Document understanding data
◆ ◆ ◆ ◆
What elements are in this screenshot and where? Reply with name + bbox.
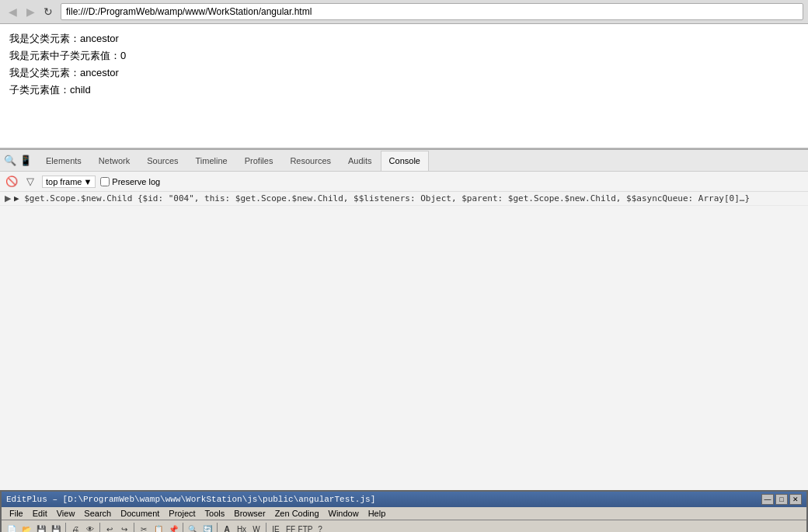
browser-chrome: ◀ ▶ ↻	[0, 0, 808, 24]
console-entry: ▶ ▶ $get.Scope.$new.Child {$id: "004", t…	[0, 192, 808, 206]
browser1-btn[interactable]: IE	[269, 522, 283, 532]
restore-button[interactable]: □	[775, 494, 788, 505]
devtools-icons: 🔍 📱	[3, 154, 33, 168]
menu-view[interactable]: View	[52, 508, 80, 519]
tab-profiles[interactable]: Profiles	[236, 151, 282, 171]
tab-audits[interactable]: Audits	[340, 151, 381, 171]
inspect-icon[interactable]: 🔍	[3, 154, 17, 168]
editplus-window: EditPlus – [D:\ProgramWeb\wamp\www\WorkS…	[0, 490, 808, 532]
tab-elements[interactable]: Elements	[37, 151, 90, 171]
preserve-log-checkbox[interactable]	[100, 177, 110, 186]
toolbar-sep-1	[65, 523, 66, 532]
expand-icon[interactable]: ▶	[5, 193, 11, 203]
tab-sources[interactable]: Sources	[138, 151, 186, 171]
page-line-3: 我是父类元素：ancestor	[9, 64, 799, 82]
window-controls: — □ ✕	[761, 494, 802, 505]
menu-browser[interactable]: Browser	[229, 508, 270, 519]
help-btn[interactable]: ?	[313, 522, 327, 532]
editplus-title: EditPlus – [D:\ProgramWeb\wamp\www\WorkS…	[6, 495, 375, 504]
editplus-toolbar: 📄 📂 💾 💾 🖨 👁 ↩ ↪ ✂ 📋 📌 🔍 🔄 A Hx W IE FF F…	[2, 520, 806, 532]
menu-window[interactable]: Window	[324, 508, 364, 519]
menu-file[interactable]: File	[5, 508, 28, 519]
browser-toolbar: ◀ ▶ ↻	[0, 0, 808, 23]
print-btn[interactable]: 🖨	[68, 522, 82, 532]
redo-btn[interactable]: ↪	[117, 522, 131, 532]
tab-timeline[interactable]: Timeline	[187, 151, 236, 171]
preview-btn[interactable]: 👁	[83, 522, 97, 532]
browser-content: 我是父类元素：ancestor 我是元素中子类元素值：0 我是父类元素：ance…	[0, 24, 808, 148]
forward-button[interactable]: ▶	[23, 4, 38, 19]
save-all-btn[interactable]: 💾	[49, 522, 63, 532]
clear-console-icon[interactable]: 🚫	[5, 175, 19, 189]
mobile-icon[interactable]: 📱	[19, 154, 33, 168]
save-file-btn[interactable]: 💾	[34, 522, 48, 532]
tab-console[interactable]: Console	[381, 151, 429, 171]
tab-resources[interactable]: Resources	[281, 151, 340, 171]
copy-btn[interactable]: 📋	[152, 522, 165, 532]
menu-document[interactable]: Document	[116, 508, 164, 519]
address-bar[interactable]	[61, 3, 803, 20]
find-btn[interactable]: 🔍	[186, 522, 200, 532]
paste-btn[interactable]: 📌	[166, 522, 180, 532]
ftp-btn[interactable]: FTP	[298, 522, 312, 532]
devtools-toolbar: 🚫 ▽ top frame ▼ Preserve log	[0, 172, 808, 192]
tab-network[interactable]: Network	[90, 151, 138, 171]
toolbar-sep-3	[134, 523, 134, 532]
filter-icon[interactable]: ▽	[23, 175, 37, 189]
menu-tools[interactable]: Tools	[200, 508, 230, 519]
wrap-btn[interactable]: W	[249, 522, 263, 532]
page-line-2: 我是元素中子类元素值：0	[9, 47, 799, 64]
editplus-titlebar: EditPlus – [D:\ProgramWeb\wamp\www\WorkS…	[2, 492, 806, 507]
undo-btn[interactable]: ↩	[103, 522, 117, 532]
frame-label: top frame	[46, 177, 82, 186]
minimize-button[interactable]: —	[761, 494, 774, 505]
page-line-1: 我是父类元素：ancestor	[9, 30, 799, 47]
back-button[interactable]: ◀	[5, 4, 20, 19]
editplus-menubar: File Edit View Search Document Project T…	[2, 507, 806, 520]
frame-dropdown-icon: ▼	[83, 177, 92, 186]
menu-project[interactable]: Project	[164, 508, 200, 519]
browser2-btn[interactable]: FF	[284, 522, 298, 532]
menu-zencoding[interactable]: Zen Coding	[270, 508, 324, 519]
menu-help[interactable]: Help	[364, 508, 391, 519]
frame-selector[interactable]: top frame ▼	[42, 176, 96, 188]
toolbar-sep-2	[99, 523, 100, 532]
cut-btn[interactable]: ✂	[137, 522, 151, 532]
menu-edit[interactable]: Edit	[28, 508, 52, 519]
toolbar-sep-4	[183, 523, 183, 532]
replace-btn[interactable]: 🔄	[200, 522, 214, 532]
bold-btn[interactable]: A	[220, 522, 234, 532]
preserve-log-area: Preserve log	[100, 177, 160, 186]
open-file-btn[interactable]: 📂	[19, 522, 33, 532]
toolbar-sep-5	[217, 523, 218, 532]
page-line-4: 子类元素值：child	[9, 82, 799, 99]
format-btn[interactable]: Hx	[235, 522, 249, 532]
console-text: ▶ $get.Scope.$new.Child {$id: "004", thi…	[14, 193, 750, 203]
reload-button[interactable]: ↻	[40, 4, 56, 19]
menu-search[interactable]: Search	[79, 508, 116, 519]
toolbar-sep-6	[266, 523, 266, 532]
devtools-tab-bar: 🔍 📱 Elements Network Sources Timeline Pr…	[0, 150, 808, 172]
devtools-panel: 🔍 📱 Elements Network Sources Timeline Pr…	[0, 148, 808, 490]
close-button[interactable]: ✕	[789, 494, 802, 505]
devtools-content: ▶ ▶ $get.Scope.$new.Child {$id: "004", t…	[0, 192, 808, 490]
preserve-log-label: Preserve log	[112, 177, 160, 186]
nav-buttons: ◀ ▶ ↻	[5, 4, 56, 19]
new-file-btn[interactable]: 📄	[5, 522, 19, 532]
◆ ◆ ◆ ◆
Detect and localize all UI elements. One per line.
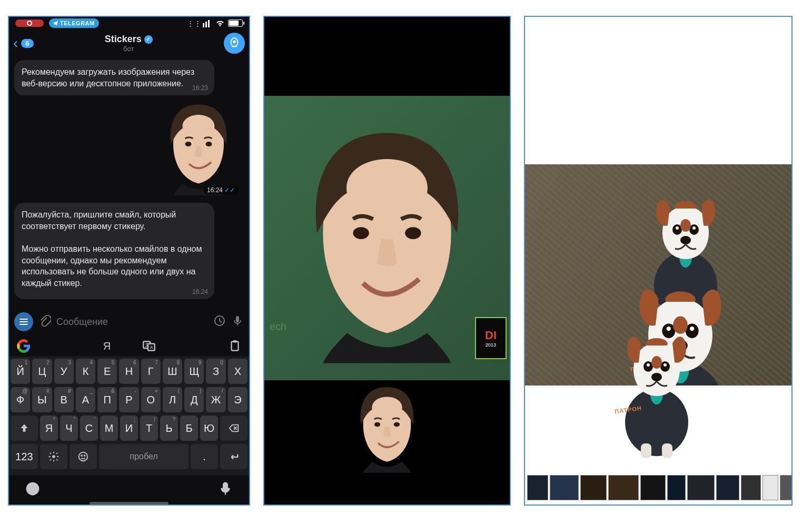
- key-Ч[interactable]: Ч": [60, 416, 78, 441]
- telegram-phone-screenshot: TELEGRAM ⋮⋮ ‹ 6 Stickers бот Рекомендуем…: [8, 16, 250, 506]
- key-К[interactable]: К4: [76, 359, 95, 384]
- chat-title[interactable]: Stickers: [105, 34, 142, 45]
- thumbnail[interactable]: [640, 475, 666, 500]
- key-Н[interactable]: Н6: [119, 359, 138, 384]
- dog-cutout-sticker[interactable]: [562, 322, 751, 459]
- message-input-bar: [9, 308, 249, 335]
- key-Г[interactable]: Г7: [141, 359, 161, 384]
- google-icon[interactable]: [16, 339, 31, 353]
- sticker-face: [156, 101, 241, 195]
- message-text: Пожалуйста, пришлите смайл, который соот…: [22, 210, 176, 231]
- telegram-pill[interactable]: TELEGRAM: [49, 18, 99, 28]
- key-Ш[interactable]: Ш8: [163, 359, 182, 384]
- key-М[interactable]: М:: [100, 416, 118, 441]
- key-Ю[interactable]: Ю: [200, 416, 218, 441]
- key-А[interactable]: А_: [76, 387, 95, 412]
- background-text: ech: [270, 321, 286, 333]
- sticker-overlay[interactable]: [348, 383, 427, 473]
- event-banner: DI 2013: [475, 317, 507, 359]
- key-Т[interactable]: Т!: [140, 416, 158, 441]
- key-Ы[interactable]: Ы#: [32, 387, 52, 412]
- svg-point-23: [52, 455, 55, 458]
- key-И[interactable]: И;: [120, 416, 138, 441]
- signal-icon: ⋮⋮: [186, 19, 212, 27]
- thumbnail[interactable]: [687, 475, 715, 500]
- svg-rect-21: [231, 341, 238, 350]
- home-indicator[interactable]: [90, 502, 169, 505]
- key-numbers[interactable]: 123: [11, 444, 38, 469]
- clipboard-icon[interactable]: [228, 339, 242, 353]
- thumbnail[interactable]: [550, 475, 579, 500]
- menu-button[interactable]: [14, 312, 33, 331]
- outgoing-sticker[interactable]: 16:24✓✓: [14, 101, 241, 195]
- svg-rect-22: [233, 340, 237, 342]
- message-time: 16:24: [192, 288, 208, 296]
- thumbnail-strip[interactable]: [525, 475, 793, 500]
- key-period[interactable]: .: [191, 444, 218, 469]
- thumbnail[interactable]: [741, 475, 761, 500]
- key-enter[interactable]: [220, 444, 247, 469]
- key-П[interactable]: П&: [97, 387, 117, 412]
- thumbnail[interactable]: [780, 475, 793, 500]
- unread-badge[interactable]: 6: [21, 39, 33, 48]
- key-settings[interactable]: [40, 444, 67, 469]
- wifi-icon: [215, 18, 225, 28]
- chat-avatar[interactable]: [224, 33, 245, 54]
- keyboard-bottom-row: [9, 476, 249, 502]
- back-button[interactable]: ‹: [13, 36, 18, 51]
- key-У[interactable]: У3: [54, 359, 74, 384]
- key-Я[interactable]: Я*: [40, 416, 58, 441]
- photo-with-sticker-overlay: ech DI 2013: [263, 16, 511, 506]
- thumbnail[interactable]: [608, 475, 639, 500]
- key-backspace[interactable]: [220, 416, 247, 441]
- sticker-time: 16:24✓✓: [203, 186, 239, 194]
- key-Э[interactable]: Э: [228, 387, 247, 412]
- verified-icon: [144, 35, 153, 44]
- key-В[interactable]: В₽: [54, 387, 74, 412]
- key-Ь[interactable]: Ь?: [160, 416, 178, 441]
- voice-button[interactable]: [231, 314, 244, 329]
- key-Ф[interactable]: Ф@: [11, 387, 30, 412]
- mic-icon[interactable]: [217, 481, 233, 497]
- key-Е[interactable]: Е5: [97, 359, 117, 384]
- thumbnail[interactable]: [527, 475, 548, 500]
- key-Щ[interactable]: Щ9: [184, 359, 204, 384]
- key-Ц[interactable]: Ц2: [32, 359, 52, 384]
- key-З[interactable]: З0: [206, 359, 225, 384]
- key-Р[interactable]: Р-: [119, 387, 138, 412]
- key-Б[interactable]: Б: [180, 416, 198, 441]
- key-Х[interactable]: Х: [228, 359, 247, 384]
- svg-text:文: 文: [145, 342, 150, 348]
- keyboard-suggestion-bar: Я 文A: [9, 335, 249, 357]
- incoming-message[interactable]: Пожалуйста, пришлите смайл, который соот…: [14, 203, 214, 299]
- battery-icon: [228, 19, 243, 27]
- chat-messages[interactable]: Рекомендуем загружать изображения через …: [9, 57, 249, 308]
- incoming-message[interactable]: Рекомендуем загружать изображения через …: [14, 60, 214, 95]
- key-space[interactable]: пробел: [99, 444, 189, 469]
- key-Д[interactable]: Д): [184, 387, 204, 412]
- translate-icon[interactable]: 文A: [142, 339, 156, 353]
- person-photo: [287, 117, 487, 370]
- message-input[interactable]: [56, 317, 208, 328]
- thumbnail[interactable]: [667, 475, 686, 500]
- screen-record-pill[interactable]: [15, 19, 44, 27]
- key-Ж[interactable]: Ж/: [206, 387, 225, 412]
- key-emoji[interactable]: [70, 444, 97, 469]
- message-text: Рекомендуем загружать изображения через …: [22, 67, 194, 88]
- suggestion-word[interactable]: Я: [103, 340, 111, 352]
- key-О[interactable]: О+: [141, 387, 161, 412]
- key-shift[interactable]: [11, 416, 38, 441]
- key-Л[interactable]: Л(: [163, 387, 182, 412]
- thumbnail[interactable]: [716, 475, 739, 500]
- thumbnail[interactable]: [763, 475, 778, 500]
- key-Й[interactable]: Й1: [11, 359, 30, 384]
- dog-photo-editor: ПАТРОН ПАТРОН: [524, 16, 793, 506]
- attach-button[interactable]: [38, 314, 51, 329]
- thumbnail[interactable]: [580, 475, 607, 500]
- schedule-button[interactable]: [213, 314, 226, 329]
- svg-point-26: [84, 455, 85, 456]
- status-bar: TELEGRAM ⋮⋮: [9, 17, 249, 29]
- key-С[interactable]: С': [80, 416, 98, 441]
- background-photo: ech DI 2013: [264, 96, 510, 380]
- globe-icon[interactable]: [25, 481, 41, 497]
◆ ◆ ◆ ◆
* What is required:
Every line that holds the word "Project" should be copied from the records above.

* Result:
editplus-menubar: File Edit View Search Document Project T…	[2, 507, 806, 520]
menu-project[interactable]: Project	[164, 508, 200, 519]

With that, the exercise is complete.